Entrer dans un cimetière n’est pas dans ses habitude, pourtant il pousse la grille rouillée comme si celle-ci était sienne, avec l’aisance de celui qui visite chaque jour les aimés disparus, s’il en avait. Pas de fleurs à la main, pas même une larme au coin des yeux, il ne vient se perdre ici que pour fumer une cigarette sur la tombe du défunt père quand les tempêtes menacent d’énerver les vagues jusqu’à en venir remuer la terre des tombes. Le vent ne peut que décoiffer ses cheveux, soulever la veste de son costume mélanine, il ne parviendra pas à s’engouffrer dans sa coquille de chair dénuée de raison.
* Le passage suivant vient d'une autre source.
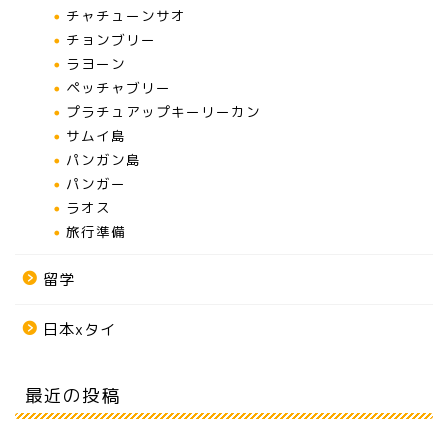
チャチューンサオ
チョンブリー
ラヨーン
ペッチャブリー
プラチュアップキーリーカン
サムイ島
パンガン島
パンガー
ラオス
旅行準備
留学
日本xタイ
最近の投稿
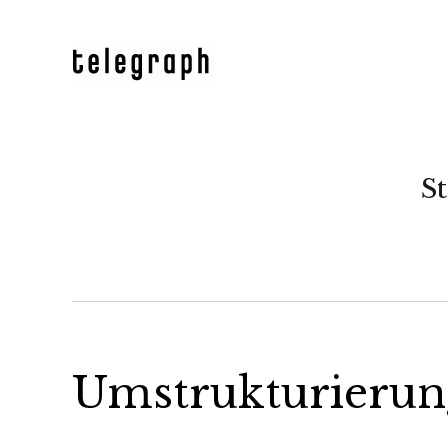
St
Umstrukturierung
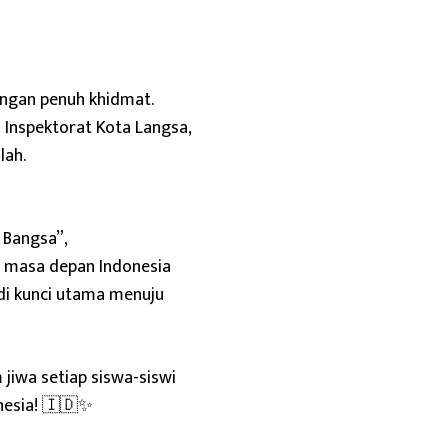
engan penuh khidmat.
a Inspektorat Kota Langsa,
lah.
 Bangsa”,
 masa depan Indonesia
adi kunci utama menuju
jiwa setiap siswa-siswi
nesia! 🇮🇩✨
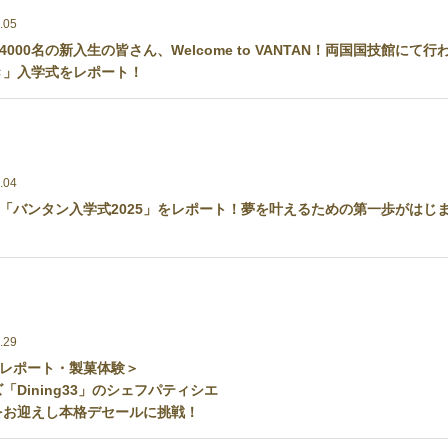
.05
000名の新入生の皆さん、Welcome to VANTAN！両国国技館にて行
き」入学式をレポート！
.04
「バンタン入学式2025」をレポート！夢を叶えるための第一歩がはじ
.29
レポート・製菓体験＞
「Dining33」のシェフパティシエ
をお迎えし本格デセールに挑戦！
Il ne cherche pas, et pourtant, il trouve, là, noyé jusqu’aux genoux, l’enfant égaré, les chaires tendres et délicieuses, abri de fortune dans lequel s’abriter le temps que la tempête ne passe. « Gamin, » il n’a jamais eu d’autre surnom que celui-ci, à peine son prénom murmuré dans le cou pendant les abandons « toujours à déterrer les os comme un chien. Tu devrais commencer à les ronger, ça te salirais moins. » Il lui tend la main, impassible, ses yeux océans prêt à l’avaler comme le ferait une vague sans lame.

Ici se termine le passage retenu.